FYI, Milwaukee also has added Me-TV with slightly different programming on 58-3.


----------



## puckwithahalo

I remember watching "Perfect Strangers" on nick at nite for a while....great show...and i would kill to watch "Get Smart" again (considering buying the dVd's that came out recently)


----------



## kbuente

_Get Smart_ is on _WWME_ in Chicago....And Dish Network carries it, too.

I too remember the good ol' days of Car 54, Mr Ed, Leave it to Beaver, and Wonder Woman....all on reruns on Nick and Night in the 80's.

Whatever happened to the show Emergency?


----------



## ajc68

kbuente said:


> _Get Smart_ is on _WWME_ Whatever happened to the show Emergency?


Haven't seen it in syndication in several years, but they are up to Season 4 on DVD.


----------



## MLBurks

kbuente said:


> Whatever happened to the show Emergency?
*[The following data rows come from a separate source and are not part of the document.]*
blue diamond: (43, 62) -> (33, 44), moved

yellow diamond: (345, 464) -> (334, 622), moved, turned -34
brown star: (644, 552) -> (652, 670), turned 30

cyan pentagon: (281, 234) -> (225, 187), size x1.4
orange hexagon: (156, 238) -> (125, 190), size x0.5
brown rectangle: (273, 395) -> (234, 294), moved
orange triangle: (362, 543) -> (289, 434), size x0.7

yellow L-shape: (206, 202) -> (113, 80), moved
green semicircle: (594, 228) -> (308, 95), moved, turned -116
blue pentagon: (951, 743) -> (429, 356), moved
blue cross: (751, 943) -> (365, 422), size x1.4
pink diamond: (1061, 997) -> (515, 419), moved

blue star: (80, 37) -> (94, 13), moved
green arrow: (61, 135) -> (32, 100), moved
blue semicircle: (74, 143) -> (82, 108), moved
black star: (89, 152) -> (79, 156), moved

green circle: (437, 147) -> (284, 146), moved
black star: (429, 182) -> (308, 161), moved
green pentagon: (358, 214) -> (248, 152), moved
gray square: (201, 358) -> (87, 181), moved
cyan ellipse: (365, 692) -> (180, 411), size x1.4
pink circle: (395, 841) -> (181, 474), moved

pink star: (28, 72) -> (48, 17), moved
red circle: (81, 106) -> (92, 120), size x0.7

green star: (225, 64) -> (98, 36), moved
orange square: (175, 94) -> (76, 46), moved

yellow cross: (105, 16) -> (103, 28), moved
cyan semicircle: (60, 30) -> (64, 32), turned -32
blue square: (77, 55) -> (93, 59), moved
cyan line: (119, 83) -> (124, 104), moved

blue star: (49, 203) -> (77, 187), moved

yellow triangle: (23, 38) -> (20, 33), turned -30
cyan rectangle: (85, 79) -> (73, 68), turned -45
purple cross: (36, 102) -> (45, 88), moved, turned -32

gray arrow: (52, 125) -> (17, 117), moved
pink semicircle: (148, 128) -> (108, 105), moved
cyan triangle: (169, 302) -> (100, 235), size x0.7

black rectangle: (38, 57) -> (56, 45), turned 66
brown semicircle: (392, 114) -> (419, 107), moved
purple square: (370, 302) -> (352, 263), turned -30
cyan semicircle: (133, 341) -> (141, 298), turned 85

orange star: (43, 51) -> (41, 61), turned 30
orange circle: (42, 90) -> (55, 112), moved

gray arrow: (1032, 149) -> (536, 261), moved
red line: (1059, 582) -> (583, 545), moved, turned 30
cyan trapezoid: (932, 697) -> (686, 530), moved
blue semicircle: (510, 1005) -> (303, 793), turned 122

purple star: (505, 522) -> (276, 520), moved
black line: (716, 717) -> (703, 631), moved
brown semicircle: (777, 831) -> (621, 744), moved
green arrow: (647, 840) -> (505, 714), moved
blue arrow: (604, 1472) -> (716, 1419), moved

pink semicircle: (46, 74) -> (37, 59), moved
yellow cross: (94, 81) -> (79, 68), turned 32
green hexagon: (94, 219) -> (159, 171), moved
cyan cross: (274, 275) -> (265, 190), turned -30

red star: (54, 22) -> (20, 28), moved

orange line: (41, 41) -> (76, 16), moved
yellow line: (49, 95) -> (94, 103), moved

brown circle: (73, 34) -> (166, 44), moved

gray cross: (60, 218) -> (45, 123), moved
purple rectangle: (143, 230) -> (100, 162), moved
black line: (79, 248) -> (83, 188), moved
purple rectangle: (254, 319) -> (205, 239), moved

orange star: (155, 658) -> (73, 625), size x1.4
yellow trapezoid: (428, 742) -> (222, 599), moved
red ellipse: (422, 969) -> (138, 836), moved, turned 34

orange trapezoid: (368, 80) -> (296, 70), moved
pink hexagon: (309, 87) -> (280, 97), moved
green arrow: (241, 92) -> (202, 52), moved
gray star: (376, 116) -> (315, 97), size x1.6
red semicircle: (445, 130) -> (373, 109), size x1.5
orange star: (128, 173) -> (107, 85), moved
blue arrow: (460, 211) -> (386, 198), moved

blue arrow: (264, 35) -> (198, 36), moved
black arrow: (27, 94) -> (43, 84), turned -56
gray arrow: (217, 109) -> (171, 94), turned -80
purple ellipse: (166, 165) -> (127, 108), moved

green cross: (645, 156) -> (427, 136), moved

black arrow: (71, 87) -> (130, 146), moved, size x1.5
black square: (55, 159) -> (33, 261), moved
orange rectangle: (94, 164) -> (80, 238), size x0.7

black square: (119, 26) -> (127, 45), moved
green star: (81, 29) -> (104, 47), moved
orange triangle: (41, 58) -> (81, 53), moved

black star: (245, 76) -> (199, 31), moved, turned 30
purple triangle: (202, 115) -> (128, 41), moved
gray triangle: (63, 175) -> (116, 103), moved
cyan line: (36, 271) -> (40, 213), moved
I miss that show. I used to go by that fire station that they show in the opening sequence on the way to church as a kid.


----------



## n3ntj

Our local ABC affiliate (WHTM) is going to be adding this network as their 27.2 feed soon. Too bad I can't get them OTA from my location.


----------



## Terry K

Milwaukee now has Me on 49(-1) as well. Word is they're trying to get it on D*.


----------